Not to say that there's anything particularly WRONG with this
version. Far from it. Ronald Harwood's script is actually a rather
good adaptation, and its directed by Roman Polanski, for crissakes,
Still, this has been done to death and there's nothing remarkably
different about it.
Oliver Twist(Barney Clark), the angelic little orphan with all
that bad luck, loses the draw and goes to ask for more gruel at
the workhouse, and is sold off by that evil beadle Mr.
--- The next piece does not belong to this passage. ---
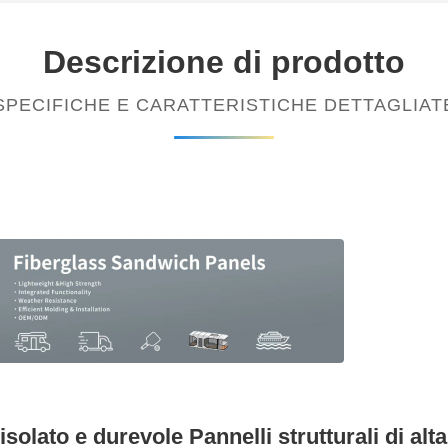
Descrizione di prodotto
SPECIFICHE E CARATTERISTICHE DETTAGLIAT
lato e durevole Pannelli strutturali di alta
Bumble(Jeremy Swift) to an undertaker(Michael Heath) and his
shrewish wife(Gillian Hanna), then runs off to London, where
starving and exhausted, is taken under the wing of the Artful
Dodger(Harry Eden) and is then employed by that beloved villain,
Fagan(Ben Kingsley), who was the stereotypical Jew all the way
past the Second World War.
Of course he gets rescued by the kindly Mr. Brownlow(Edward
Hardwicke), then gets counter-rescued by Nancy(Leanne Rowe) and
the despicable Bill Sykes(Jamie Foreman) and then there's the
robbery, murder and all that 19th century sociology that Dickens
was famous for. He was paid by the WORD y'know, and the original
novel was serialized, sort of like a TV miniseries except that…no,
for it's time, the 1840s, it WAS a TV miniseries, and clocking in
at two hours and ten minutes, one's arse begins to get antsy about
three quarters the way through.
Is it worth taking your kids on a Saturday afternoon? Maybe.
Renting the video sometime in the spring so the little darlings
can cheat on their book report? Actually, that might work as it's
unusually faithful to the original source.